(Data extracted from a collection)

# # #

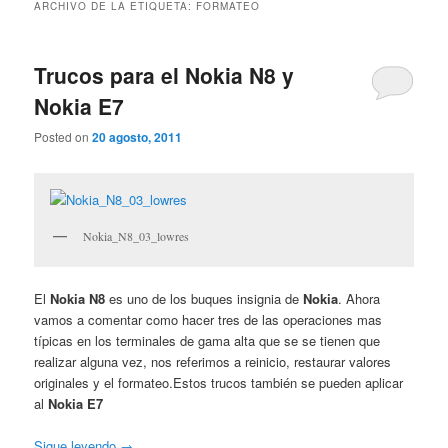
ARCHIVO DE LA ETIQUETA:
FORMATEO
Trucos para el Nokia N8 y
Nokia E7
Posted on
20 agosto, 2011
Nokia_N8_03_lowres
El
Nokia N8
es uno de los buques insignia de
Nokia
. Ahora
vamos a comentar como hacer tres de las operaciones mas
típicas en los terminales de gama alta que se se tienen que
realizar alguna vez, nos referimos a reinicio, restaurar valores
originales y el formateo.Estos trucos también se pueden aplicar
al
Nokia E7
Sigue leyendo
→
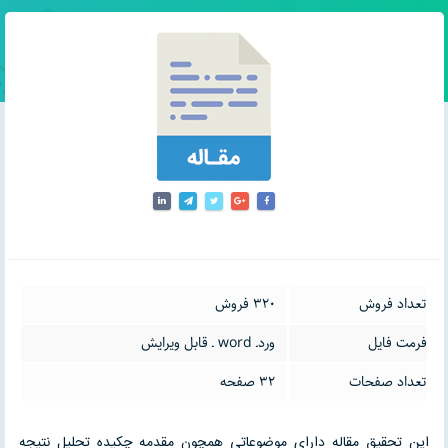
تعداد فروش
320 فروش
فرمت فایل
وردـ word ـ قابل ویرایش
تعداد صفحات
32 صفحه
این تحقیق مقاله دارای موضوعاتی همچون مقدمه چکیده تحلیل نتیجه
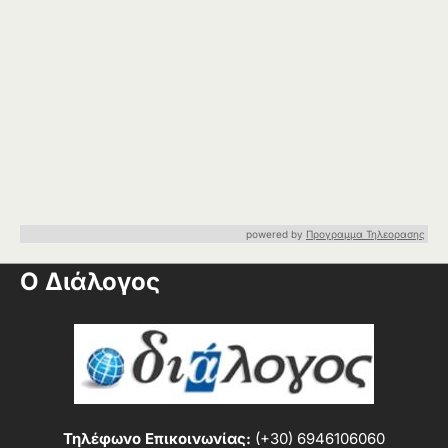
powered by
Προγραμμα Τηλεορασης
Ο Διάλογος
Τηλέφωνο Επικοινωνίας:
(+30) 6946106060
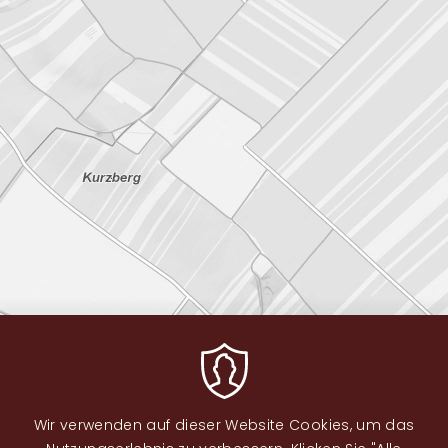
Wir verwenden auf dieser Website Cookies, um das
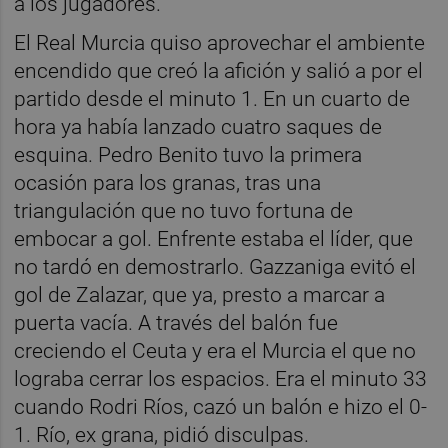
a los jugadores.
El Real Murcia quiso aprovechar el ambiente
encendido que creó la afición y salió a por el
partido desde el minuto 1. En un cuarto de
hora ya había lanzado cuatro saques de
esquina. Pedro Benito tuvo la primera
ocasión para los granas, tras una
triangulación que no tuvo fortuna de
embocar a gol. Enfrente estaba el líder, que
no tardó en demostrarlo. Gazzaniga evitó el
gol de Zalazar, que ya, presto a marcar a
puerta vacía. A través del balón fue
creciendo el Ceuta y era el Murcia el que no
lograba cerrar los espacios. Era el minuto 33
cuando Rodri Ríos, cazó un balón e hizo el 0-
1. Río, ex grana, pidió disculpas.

# # #

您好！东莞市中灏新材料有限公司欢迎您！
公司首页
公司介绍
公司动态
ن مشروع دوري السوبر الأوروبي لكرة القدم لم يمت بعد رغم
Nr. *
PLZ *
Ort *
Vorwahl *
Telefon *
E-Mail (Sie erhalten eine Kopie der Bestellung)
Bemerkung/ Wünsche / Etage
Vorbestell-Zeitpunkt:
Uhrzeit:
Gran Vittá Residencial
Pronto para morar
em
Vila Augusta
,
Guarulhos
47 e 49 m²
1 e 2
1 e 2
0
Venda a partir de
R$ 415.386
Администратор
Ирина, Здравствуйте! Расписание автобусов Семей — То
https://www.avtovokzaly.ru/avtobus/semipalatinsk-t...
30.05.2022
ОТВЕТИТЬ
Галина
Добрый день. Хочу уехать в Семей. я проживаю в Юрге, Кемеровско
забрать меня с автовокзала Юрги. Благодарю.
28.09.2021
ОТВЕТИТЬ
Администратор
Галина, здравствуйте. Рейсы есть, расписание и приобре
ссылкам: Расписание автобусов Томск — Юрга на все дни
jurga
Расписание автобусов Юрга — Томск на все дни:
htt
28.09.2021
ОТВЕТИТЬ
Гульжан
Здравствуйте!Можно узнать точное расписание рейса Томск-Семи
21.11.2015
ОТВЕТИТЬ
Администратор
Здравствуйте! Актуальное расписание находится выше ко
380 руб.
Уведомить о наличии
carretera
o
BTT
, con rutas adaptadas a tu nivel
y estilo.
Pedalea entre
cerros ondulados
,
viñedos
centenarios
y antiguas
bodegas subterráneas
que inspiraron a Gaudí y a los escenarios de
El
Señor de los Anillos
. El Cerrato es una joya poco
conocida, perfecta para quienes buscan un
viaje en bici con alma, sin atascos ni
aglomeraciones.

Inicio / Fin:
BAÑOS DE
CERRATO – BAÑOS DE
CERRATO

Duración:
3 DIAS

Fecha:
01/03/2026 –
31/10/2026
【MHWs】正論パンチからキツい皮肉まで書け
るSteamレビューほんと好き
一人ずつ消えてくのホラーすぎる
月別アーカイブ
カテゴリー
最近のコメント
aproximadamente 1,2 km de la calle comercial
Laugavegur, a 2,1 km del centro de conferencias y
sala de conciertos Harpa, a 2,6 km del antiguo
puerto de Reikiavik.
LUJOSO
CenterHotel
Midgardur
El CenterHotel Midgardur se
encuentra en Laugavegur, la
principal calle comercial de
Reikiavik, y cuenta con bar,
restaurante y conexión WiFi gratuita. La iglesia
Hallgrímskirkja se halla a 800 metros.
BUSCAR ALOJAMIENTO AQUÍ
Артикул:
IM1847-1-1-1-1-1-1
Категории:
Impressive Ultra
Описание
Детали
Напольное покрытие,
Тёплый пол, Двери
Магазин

# # #

[WHAT THIS TASK INVOLVES] Report the lines above that contain "Юрга".

[SOLUTION TO THIS TASK]
ссылкам: Расписание автобусов Томск — Юрга на все дни
Расписание автобусов Юрга — Томск на все дни:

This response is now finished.